Ce qu’il y a de fascinant avec le numérique c’est qu’il se construit à travers des outils et des usages. Aucune activité, aucun secteur n’est épargné et pour ne pas être dépassé, il est impératif de s’adapter.

Présenté comme une révolution majeure, le concept de jumeau numérique ou "digital twin" fait peu à peu son chemin. Prenons en exemple le secteur de la construction et du BTP.

Ce secteur peut-il offrir des solutions s’appuyant sur l’usage ?

Comment collecter des informations qui favoriseront le partage d’un savoir-faire au service des utilisateurs ?

1. Jumeau numérique ou « digital twin » : qu’est-ce que c’est ?

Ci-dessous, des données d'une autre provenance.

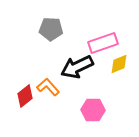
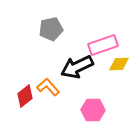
gray pentagon: rotated 15 degrees counterclockwise
pink rectangle: moved 2 px down
yellow diamond: rotated 20 degrees clockwise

Un jumeau numérique - ou digital twin - est la représentation virtuelle d'un objet physique. Il s'agit d'une réplique numérique exacte souvent en 3D, d'un équipement, prenant en compte l'intégralité de ses composants et de leurs propriétés. En outre, ce double numérique est continuellement nourri de données récoltées sur l'objet physique afin qu'il évolue de la même manière. Il peut être doté d'algorithmes d'intelligence artificielle lui permettant de prendre des décisions comme un être humain.

 

Longtemps réservé aux constructions de tours, son adoption par les foncières est désormais accélérée par la baisse de son coût, les progrès en intelligence artificielle et par la possibilité de cueillir facilement d'importantes quantités de données.

Les jumeaux numériques sont élaborés pour tous types d’édifices. Avec la modélisation des données du bâtiment (BIM - Building Information Modeling -ou Modélisation des informations du bâtiment, est un concept de structuration et de visualisation de données et une maquette numérique d'un ouvrage bâti.) il est aisé de simuler la construction d'un immeuble et d'optimiser sa gestion tout au long de sa vie (consommation d'énergie, sécurité, maintenance prédictive, etc.). Le BIM, ou Modélisation des informations du bâtiment, est un concept de structuration et de visualisation de données et une maquette numérique d'un ouvrage bâti. Observons que depuis plusieurs années déjà, les professionnels de la construction et de l’immobilier côtoient le BIM (Building Information Modeling). Si les deux concepts de BIM et de jumeau numérique se distinguent, beaucoup considèrent qu’ils sont amenés à converger pour offrir toujours plus de performances. La maquette numérique du BIM pourrait servir d’élément de base au jumeau numérique, grâce au recueil des différentes données du bâtiment. De son côté, le jumeau numérique apporterait les bénéficies de l’IoT avec une possibilité de prévision d’incidents, notamment structurels.

 

Dans l’univers de la construction et des BTP, le jumeau numérique est la réplique d’un bâtiment, sous une forme numérique. Le BIM, est un concept de structuration et de visualisation de données et une maquette numérique d'un ouvrage bâti.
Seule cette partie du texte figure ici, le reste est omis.